## YOUR TASK
From the entries that follow, work out how many lines contain "khách". Write the number only.
-------- DATA RECORDS --------
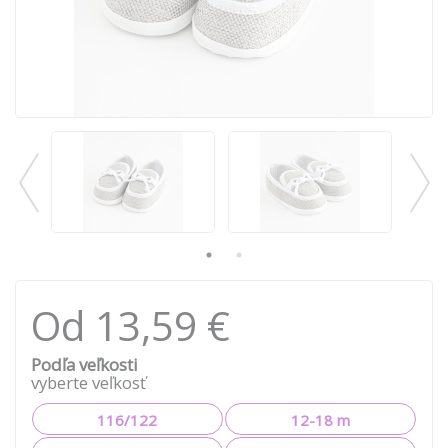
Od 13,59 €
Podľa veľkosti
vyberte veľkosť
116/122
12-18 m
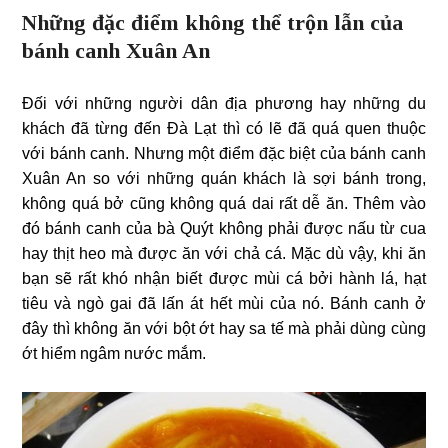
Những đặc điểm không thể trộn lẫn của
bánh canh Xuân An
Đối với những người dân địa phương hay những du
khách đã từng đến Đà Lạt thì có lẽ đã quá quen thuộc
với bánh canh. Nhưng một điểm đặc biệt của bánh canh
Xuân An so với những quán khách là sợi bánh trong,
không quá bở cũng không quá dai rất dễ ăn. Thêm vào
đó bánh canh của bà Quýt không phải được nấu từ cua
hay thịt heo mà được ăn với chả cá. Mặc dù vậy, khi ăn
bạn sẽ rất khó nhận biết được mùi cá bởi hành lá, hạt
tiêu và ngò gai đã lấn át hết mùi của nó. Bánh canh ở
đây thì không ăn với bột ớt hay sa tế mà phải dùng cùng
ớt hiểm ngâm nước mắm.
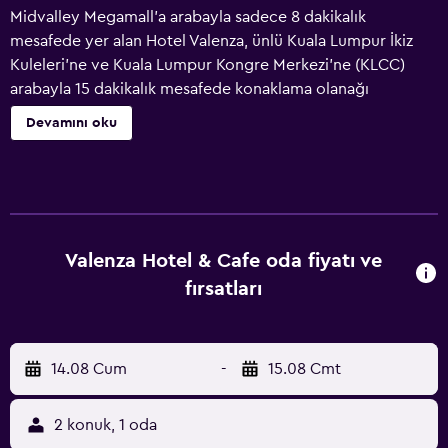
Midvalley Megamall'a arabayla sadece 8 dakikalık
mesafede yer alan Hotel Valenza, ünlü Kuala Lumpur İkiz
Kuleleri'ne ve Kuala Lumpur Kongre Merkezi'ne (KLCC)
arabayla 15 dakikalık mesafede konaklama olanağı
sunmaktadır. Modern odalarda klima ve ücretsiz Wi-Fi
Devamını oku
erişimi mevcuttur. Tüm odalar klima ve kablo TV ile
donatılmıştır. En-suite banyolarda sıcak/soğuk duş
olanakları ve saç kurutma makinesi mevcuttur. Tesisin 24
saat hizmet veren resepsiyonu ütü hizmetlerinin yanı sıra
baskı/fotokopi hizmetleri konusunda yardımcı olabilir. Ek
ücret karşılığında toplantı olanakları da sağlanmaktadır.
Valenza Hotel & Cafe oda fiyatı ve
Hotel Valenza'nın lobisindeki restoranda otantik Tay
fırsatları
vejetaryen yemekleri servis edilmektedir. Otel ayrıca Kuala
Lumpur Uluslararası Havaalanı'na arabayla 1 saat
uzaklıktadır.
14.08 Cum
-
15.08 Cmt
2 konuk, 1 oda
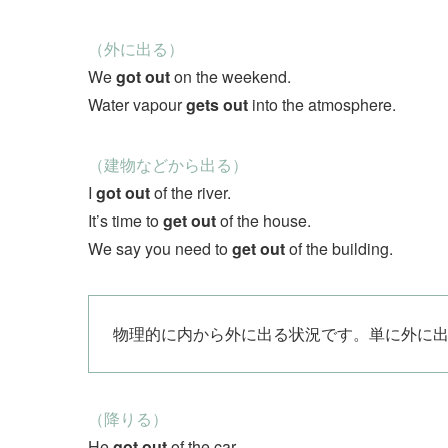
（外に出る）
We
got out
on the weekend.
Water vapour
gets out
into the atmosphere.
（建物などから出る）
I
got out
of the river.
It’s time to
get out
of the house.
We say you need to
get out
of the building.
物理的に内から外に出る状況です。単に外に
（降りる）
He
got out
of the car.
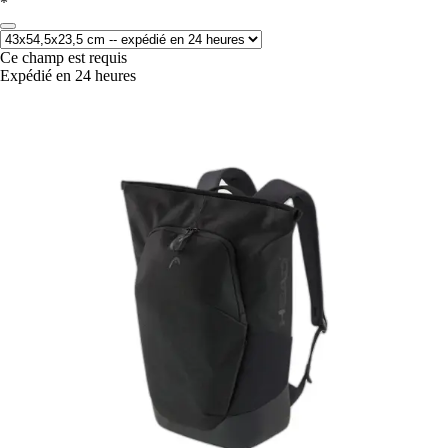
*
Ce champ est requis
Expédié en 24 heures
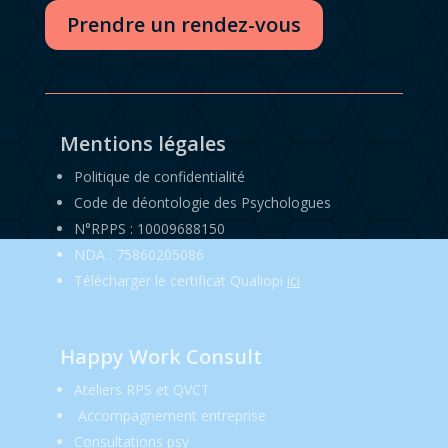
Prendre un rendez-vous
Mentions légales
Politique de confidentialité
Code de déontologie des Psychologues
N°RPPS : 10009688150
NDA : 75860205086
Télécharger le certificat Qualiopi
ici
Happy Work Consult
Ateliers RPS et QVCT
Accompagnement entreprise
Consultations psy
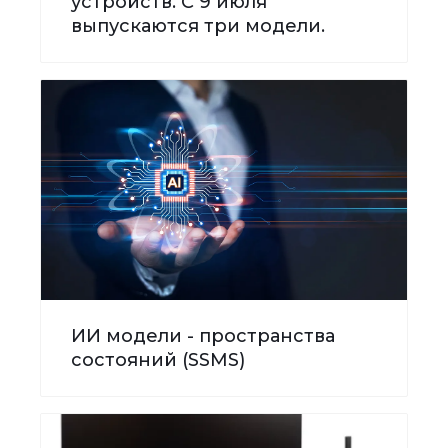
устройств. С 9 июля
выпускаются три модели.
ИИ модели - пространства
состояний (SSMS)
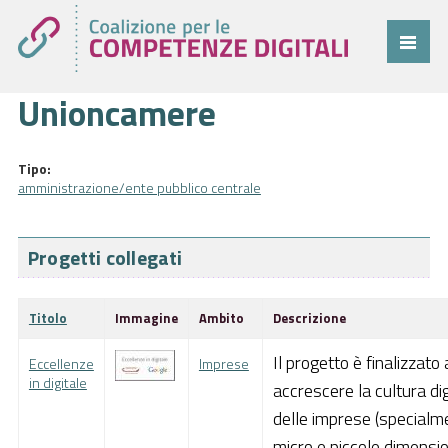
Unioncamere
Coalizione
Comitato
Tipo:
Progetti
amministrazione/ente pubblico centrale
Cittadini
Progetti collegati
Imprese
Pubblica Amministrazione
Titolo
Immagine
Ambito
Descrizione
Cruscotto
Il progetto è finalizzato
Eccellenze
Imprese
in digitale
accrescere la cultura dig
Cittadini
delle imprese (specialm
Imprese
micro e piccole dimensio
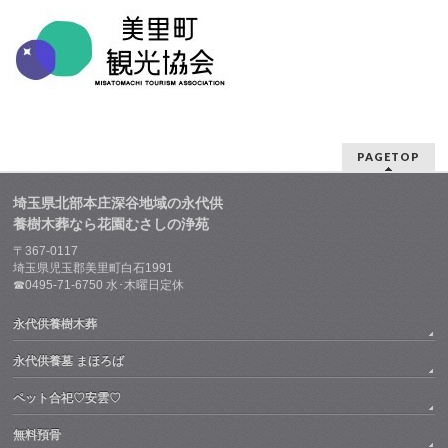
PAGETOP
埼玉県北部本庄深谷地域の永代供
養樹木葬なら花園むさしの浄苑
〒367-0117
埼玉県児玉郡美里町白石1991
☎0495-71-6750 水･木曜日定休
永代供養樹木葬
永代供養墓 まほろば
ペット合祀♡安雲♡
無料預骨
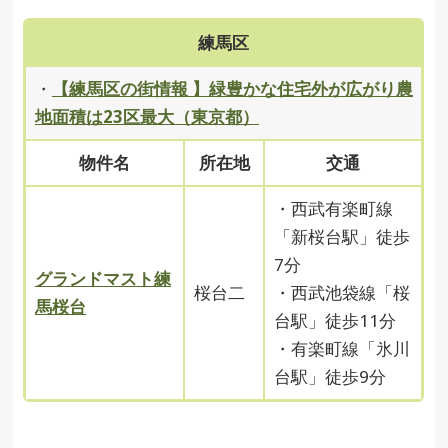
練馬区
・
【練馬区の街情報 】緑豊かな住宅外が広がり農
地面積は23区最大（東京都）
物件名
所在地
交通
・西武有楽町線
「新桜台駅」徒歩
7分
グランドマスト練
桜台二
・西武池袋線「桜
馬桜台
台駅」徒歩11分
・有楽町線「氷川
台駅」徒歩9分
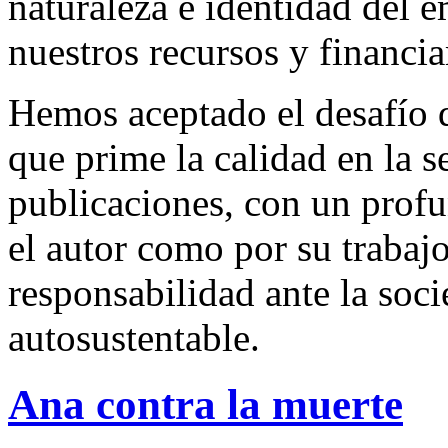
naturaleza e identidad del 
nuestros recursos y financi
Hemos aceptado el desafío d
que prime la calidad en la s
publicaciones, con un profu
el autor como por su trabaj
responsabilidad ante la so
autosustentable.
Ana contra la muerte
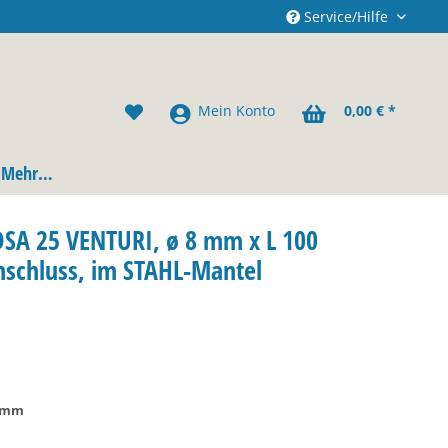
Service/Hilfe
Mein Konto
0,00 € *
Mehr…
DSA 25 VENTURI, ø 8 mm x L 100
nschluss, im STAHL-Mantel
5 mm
--------
## EXERCISE ANSWER
2